Pyne played college football for Virginia Tech, and earned All-American honors. Selected by Tampa Bay in the seventh round of the 1994 NFL draft, he became a reliable starter for the Buccaneers, Detroit Lions, Cleveland Browns and Philadelphia Eagles. After playing in the NFL, Pyne became an assistant coach for the Buccaneers from 2003 to 2004 and for the New Orleans Saints in 2005.

==Early life and education==
Pyne was born in Milford, Massachusetts. He attended Milford High School and Choate Rosemary Hall in Wallingford, Connecticut, and played high school football for the Milford Scarlet Hawks and the Choate Judges.

==Career==
===College football===
Pyne attended Virginia Polytechnic Institute and State University, and played for the Virginia Tech Hokies football team from 1990 to 1993. As a senior in 1993, he was selected as a unanimous All-American, becoming Virginia Tech's first player ever to do so, and was also awarded the Dudley Award, which is given to the Commonwealth of Virginia's outstanding player of the year. He was a finalist for both the Lombardi Award and the Outland Trophy.

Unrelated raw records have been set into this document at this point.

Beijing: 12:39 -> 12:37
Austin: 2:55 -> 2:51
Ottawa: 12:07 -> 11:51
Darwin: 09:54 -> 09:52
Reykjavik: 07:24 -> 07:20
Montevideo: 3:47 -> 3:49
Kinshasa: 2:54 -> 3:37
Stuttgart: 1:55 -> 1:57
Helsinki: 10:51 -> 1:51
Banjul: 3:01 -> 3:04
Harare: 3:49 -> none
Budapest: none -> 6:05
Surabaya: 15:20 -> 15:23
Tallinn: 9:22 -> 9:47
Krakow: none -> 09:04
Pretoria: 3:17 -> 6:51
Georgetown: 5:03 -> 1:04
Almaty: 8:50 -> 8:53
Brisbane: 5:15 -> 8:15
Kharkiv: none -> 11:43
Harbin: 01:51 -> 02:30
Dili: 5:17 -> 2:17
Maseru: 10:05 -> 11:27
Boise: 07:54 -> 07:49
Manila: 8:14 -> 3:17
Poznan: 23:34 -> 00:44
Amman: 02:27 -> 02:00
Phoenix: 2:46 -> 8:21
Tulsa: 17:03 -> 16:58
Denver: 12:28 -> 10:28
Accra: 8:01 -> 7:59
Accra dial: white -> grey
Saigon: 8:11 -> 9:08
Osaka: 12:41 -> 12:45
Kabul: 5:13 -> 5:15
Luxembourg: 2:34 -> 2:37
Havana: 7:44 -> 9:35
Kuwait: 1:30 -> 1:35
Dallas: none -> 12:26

Virginia Tech retired his number 73; it is one of only four football numbers retired by the school in over hundred years of football. He was named to the Big East Conferences All-time team at the turn of the century. The offensive line meeting room at Virginia Tech has been named in his honor. He was also inducted to Virginia Tech's Sports Hall of Fame. He later was named a legend of the ACC.

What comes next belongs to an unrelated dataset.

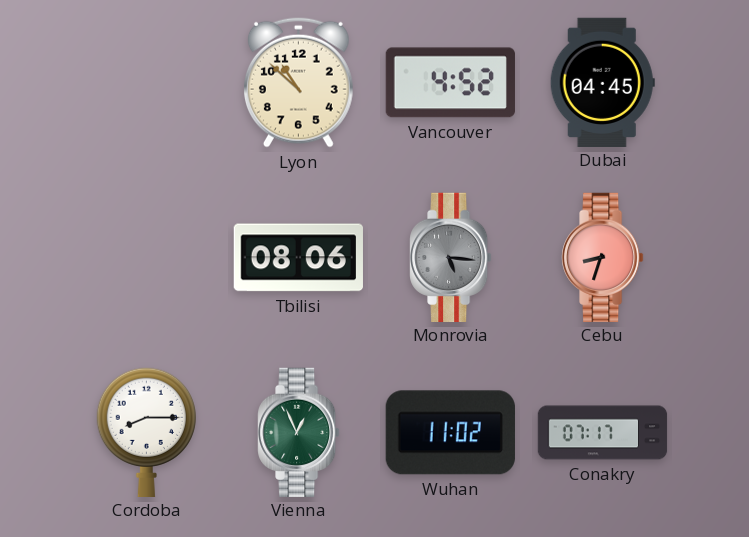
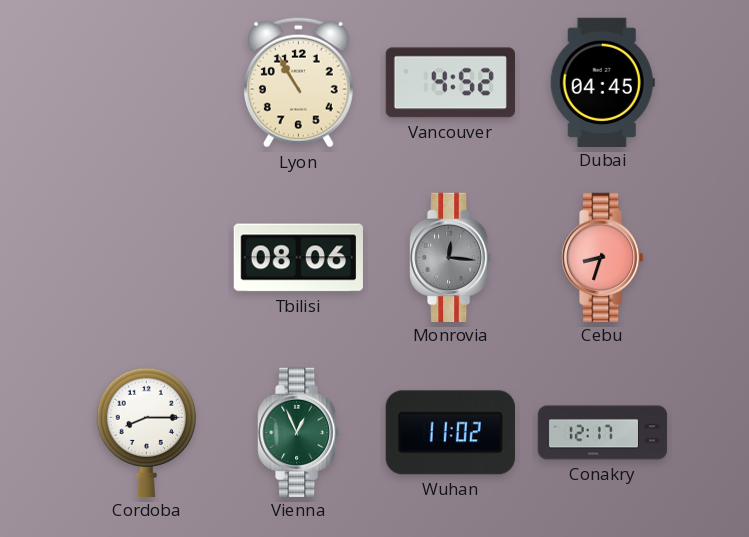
Lyon: 10:52 -> 10:55
Monrovia: 5:16 -> 12:16
Conakry: 07:17 -> 12:17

===Professional football===
The Tampa Bay Buccaneers selected Pyne in seventh round (200th pick overall) in the 1994 NFL draft. He played four of his nine professional seasons with the Buccaneers as a left guard, starting in 38 of his 42 appearances from 1995 to 1997.

In 1998, he went to Detroit to play with the Lions and started 16 games at center.

In 1999, he became the first overall pick of the Cleveland Browns in the 1999 expansion draft. In Cleveland he was a starter for two seasons at left guard before injuring his knee. He was named the team MVP by the Akron Browns backers and named the team's top offensive lineman by the touchdown club. He was also elected team captain while with the Browns. He was named three times to Muscle and Fitnesses' NFL all strength team. He finished his career with the NFC East division champion Philadelphia Eagles in 2001.

==Personal life==
Pyne's father, George Pyne III, played for the Boston Patriots of the American Football League in 1965. Pyne's grandfather, George Pyne II, played for the Providence Steam Roller of the NFL in 1931. The Pynes became the first family to play three generations of professional football.

His brother, George Pyne, has played football at Brown University and is a businessman.